## Information supplied
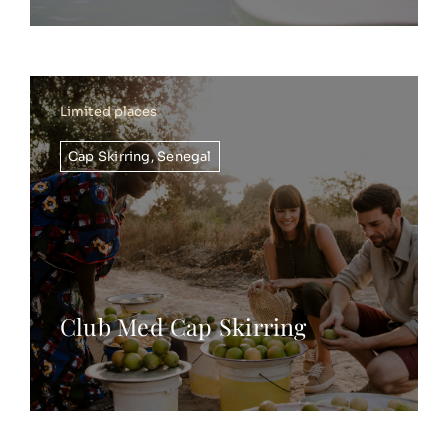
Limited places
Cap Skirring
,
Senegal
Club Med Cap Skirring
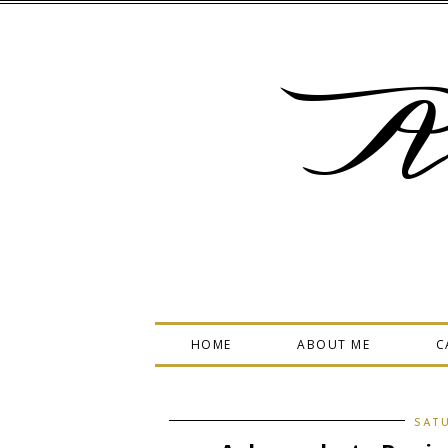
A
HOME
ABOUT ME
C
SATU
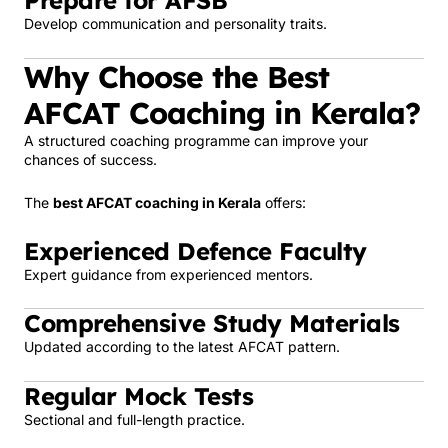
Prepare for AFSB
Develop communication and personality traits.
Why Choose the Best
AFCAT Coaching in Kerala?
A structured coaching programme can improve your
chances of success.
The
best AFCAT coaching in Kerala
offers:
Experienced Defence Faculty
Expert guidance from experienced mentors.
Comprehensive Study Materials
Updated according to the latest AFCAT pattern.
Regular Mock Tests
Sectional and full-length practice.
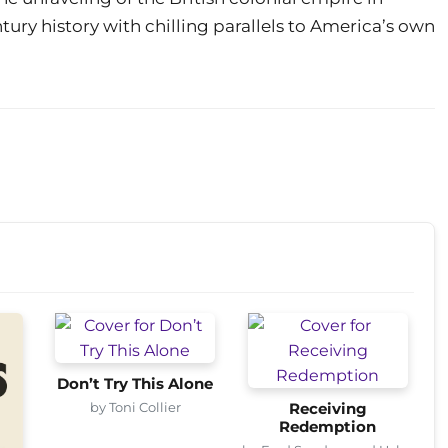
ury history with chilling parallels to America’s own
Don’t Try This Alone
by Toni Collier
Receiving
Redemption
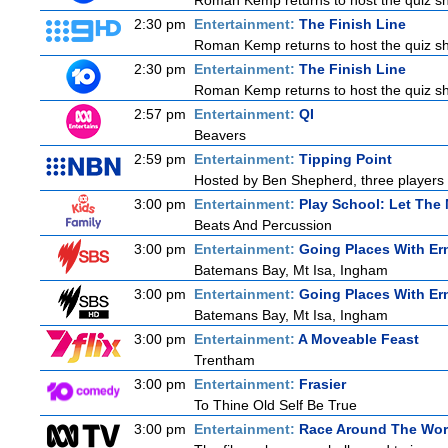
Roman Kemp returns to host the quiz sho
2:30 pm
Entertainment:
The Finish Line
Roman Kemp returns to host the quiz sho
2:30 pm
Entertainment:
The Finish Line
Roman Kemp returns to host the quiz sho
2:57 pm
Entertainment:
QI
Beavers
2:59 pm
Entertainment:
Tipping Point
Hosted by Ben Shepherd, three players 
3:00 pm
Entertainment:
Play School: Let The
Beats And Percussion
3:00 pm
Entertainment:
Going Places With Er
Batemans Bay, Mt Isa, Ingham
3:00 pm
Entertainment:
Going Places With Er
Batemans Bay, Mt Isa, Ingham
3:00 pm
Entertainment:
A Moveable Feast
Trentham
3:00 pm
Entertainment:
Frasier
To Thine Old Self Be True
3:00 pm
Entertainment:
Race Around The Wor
---
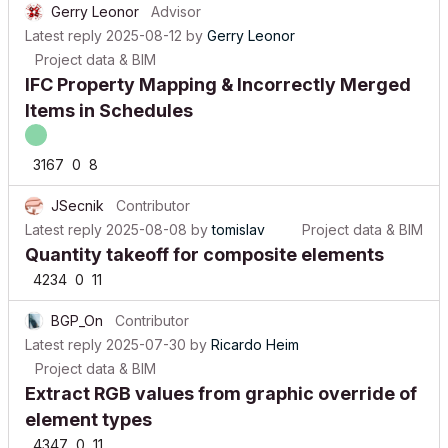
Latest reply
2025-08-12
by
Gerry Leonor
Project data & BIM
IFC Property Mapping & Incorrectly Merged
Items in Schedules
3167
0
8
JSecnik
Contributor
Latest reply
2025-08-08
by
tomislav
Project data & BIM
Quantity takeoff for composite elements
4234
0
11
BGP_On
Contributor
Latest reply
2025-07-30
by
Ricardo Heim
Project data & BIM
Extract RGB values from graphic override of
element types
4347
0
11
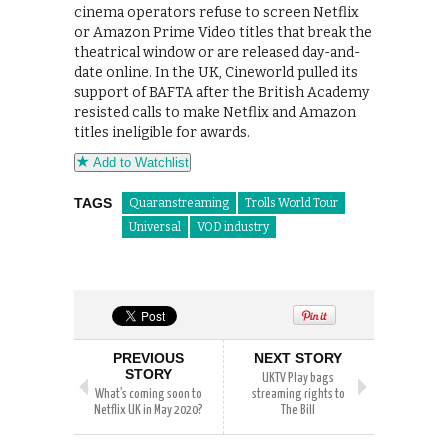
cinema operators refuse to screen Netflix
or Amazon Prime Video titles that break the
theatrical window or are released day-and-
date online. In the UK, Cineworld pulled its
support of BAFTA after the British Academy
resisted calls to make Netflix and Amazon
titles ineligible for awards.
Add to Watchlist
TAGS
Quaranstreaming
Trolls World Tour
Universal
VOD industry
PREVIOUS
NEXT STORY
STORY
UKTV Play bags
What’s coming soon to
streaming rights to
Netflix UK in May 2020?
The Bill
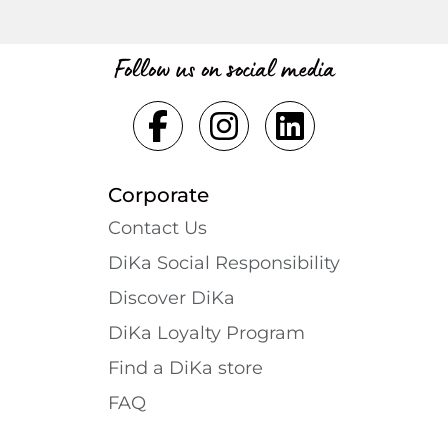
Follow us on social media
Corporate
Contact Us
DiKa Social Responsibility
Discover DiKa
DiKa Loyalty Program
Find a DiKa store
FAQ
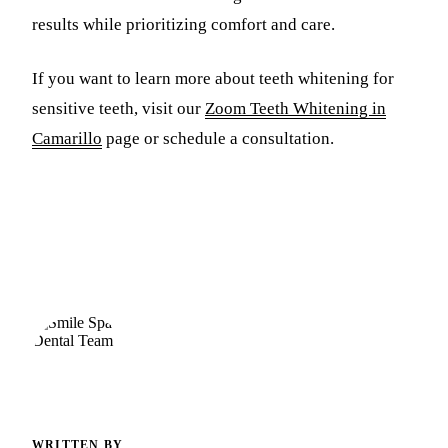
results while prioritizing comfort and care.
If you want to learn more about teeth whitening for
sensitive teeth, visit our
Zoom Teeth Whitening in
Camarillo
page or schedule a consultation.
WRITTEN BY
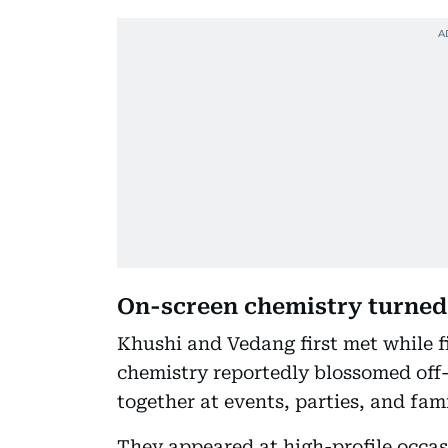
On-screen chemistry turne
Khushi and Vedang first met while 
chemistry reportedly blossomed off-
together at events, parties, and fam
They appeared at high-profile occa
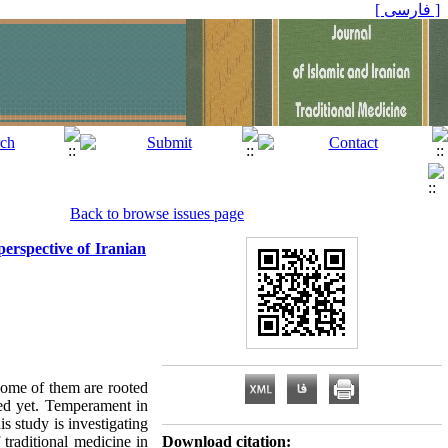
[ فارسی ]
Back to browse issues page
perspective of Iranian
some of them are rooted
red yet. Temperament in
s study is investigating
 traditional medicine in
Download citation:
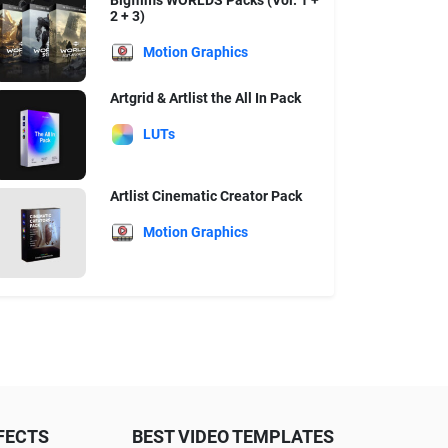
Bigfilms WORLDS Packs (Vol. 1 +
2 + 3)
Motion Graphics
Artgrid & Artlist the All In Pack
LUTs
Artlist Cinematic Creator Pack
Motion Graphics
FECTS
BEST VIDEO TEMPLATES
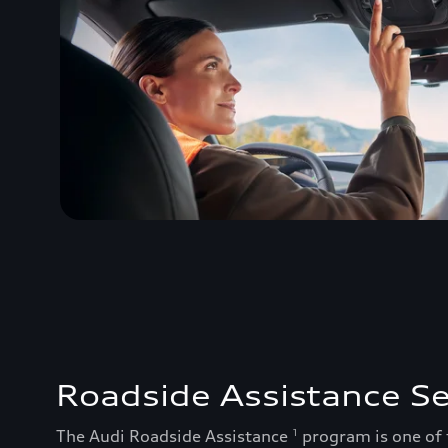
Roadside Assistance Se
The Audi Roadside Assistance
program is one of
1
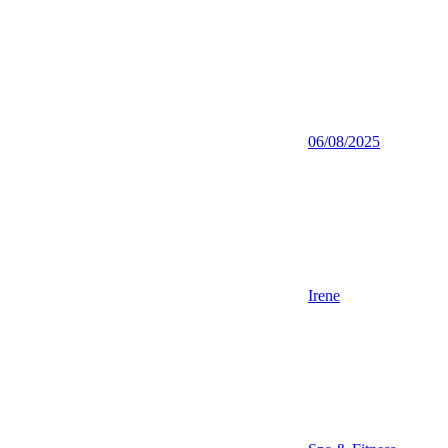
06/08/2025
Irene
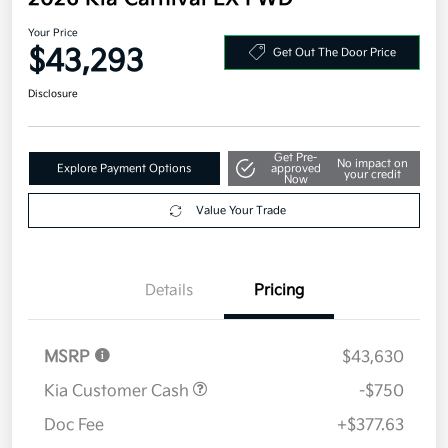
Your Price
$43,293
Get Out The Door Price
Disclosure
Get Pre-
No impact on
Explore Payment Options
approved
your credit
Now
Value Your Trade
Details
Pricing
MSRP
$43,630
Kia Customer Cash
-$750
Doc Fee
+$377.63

## What you should do
Using the material above, transcribe exactly the lines from the one holding "Items in Schedules" to the one holding "cinema operators refuse to screen Netflix", both ends kept. Do not carry over any pictures.

## Response to the task
Items in Schedules
3167
0
8
JSecnik
Contributor
Latest reply
2025-08-08
by
tomislav
Project data & BIM
Quantity takeoff for composite elements
4234
0
11
BGP_On
Contributor
Latest reply
2025-07-30
by
Ricardo Heim
Project data & BIM
Extract RGB values from graphic override of
element types
4347
0
11
cinema operators refuse to screen Netflix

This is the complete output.